Since my last post was about a cemetery tour, let's continue the theme.
Forest Lawn's founder, Hubert Eaton, pioneered the "before need" concept of burials. After learning the trade in St. Louis, he moved out to California to work at a cemetery in Tropico--now Glendale. When he took over a few years later he renamed the place Forest Lawn, and his vision was to make it the Happiest Burial Ground on Earth.
BTW, the pictures of Forest Lawn's David reproduction & of Walt Disney's garden and crypt come fromWikipedia and were taken by Kafziel. I like that name.
Eaton wanted his place to be upbeat, rather than dismal. He brought in ducks and birds and fountains, then commenced buying trips to Europe to outfit his cemetery.

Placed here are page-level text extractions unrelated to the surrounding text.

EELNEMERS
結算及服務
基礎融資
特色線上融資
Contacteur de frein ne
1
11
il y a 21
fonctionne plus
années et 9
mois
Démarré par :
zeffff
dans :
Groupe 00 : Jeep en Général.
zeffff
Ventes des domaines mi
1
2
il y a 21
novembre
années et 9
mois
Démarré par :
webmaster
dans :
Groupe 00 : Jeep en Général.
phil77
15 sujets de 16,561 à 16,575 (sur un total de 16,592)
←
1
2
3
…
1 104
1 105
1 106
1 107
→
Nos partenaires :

Big, beautiful, pretty, and inspiring were his criteria, and he put in three churches with thematic stained glass windows. He filled the churches and buildings with art, rich tapestries, antiques, more stained glass--you get the picture. And this was all back in the 1930s.
This information comes from a book I picked up at the library: Encyclopedia of Bad Taste by Jane and Michael Stern. I'm not vetting it--it's way too hot--but just passing it along.
As you can imagine, Hubert Eaton's proclivity for showmanship and happiness did not comport with the state Board of Embalmers and Funeral Directors back then, and they tried (unsuccessfully) to deny him a mortuary license. The film industry loooooved Forest lawn.
Ronald Reagan and Jane Wyman and at least 60,000 other couples were married there.
So many stars are buried at Forest Lawn! Silent film icons like Jean Harlow, Clara Bow, and Buster Keaton, personalities like Liberace, innovators like Walt Disney (that's his crypt and garden at right), and today's deceased celebs, including Michael Jackson.
Wikipedia has a list--and there are books about the place too.
Later, Eaton built the Hall of the Crucifixion to house the World's Largest Framed Canvas Painting--45 feet high by 195 feet long. Wonder if Eaton was related to P.T. Barnum?
That painting--the middle third of which you see at right--was brought to American at great expense by the artist, Jan Styka, in the early 1900s. Styka painted "The Crucifixion"--which he called "Golgotha"--at the suggestion Paderewski, the famous pianist, and had exhibited it in Warsaw. He hoped to see it displayed at the St. Louis Exposition, but no one could find a place for it.
The artist had to leave it in America when he returned to Poland, because he just ran out of money. He never saw it again--and that's from the Forest Lawn website. Wikipedia says "The Crucifixion" sat in the basement of the Chicago Civic Opera Company for 40 years, until Eaton purchased it in 1944. And built the hall to display it in.